## [RECORDS SUPPLIED]
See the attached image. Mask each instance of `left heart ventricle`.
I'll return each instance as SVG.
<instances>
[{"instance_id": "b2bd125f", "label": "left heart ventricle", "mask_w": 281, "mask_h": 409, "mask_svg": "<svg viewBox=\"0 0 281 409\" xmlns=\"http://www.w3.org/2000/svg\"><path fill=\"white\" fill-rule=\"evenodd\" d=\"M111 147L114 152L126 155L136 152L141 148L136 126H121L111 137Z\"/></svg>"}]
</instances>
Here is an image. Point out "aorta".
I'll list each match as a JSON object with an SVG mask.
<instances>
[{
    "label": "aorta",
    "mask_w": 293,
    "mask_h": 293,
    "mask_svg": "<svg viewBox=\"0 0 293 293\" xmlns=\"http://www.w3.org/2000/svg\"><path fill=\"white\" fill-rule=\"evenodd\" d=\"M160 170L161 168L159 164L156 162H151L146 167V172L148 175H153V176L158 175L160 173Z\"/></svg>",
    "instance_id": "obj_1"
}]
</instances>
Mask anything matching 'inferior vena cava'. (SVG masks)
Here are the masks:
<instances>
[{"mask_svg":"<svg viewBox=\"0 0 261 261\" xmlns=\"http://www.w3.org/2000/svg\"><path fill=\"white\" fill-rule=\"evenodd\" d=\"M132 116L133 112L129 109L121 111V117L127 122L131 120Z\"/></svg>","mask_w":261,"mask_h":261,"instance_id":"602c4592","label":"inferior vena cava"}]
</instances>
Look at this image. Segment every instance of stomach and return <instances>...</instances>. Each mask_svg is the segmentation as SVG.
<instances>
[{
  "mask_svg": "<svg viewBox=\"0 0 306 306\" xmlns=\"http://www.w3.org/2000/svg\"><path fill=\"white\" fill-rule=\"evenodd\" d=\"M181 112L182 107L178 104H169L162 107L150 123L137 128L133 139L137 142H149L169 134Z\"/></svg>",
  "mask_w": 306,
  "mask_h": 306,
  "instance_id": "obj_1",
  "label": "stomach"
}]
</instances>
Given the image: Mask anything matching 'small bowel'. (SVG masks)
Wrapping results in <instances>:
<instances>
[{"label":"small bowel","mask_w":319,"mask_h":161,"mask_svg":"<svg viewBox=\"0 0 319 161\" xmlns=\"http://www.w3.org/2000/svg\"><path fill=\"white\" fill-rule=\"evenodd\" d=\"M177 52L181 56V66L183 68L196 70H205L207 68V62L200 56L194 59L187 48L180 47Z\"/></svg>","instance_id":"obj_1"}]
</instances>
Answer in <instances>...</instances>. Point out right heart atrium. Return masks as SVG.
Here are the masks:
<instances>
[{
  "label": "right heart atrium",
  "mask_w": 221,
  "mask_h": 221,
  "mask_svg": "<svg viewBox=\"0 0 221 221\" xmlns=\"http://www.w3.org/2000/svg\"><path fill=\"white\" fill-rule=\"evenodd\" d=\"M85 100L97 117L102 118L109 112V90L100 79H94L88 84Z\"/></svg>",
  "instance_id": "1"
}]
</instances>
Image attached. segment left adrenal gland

## [TASK]
Please set down the entire listing once more, exactly as it stands.

## [RESULT FOR THIS TASK]
See the attached image. Mask each instance of `left heart ventricle`.
I'll return each instance as SVG.
<instances>
[{"instance_id": "b2bd125f", "label": "left heart ventricle", "mask_w": 281, "mask_h": 409, "mask_svg": "<svg viewBox=\"0 0 281 409\" xmlns=\"http://www.w3.org/2000/svg\"><path fill=\"white\" fill-rule=\"evenodd\" d=\"M111 147L114 152L126 155L136 152L141 148L136 126H121L111 137Z\"/></svg>"}]
</instances>
Here is an image. Point out "aorta".
I'll list each match as a JSON object with an SVG mask.
<instances>
[{
    "label": "aorta",
    "mask_w": 293,
    "mask_h": 293,
    "mask_svg": "<svg viewBox=\"0 0 293 293\" xmlns=\"http://www.w3.org/2000/svg\"><path fill=\"white\" fill-rule=\"evenodd\" d=\"M160 170L161 168L159 164L156 162H151L146 167V172L148 175H153V176L158 175L160 173Z\"/></svg>",
    "instance_id": "obj_1"
}]
</instances>
Mask anything matching 'inferior vena cava'. (SVG masks)
Here are the masks:
<instances>
[{"mask_svg":"<svg viewBox=\"0 0 261 261\" xmlns=\"http://www.w3.org/2000/svg\"><path fill=\"white\" fill-rule=\"evenodd\" d=\"M132 116L133 112L129 109L121 111V117L127 122L131 120Z\"/></svg>","mask_w":261,"mask_h":261,"instance_id":"602c4592","label":"inferior vena cava"}]
</instances>
Look at this image. Segment every instance of stomach and return <instances>...</instances>. Each mask_svg is the segmentation as SVG.
<instances>
[{
  "mask_svg": "<svg viewBox=\"0 0 306 306\" xmlns=\"http://www.w3.org/2000/svg\"><path fill=\"white\" fill-rule=\"evenodd\" d=\"M181 112L182 107L178 104H169L162 107L150 123L137 128L133 139L137 142H149L169 134Z\"/></svg>",
  "mask_w": 306,
  "mask_h": 306,
  "instance_id": "obj_1",
  "label": "stomach"
}]
</instances>
Given the image: Mask anything matching 'small bowel'. (SVG masks)
Wrapping results in <instances>:
<instances>
[{"label":"small bowel","mask_w":319,"mask_h":161,"mask_svg":"<svg viewBox=\"0 0 319 161\" xmlns=\"http://www.w3.org/2000/svg\"><path fill=\"white\" fill-rule=\"evenodd\" d=\"M177 52L181 56V66L183 68L196 70H205L207 68V62L200 56L194 59L187 48L180 47Z\"/></svg>","instance_id":"obj_1"}]
</instances>
Answer in <instances>...</instances>. Point out right heart atrium. Return masks as SVG.
Here are the masks:
<instances>
[{
  "label": "right heart atrium",
  "mask_w": 221,
  "mask_h": 221,
  "mask_svg": "<svg viewBox=\"0 0 221 221\" xmlns=\"http://www.w3.org/2000/svg\"><path fill=\"white\" fill-rule=\"evenodd\" d=\"M85 100L97 117L102 118L109 112V90L100 79H94L88 84Z\"/></svg>",
  "instance_id": "1"
}]
</instances>
Image attached. segment left adrenal gland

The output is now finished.